Description of the task: For each line of the data below, copy it if it holds the word "pour".

(Stored data entries)
--*--

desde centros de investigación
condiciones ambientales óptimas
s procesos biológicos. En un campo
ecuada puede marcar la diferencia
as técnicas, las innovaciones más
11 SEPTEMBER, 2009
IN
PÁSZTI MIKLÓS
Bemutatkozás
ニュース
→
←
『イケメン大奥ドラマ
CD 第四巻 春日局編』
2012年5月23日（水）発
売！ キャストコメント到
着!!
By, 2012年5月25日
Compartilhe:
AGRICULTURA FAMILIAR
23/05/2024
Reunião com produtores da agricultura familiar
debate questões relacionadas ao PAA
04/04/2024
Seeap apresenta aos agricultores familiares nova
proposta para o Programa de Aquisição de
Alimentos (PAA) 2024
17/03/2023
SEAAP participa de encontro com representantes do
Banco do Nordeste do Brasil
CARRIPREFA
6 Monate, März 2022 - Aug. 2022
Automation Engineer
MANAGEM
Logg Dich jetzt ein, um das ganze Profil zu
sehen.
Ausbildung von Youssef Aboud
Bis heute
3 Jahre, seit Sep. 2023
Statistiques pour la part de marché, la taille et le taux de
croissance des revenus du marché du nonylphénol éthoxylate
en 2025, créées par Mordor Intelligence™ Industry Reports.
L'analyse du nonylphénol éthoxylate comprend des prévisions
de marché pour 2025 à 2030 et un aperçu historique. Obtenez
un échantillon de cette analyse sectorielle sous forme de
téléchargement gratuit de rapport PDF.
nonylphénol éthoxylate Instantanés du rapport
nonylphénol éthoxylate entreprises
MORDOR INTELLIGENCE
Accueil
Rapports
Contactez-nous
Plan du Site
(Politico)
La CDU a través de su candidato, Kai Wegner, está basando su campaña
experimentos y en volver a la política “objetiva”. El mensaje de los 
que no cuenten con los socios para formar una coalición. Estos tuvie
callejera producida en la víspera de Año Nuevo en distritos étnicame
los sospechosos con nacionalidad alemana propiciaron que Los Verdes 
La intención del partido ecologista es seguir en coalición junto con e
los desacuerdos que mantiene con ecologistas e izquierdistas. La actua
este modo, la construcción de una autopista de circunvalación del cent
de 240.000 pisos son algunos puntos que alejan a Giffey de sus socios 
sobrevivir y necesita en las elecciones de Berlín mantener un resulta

--*--

Written answer:
Statistiques pour la part de marché, la taille et le taux de
de marché pour 2025 à 2030 et un aperçu historique. Obtenez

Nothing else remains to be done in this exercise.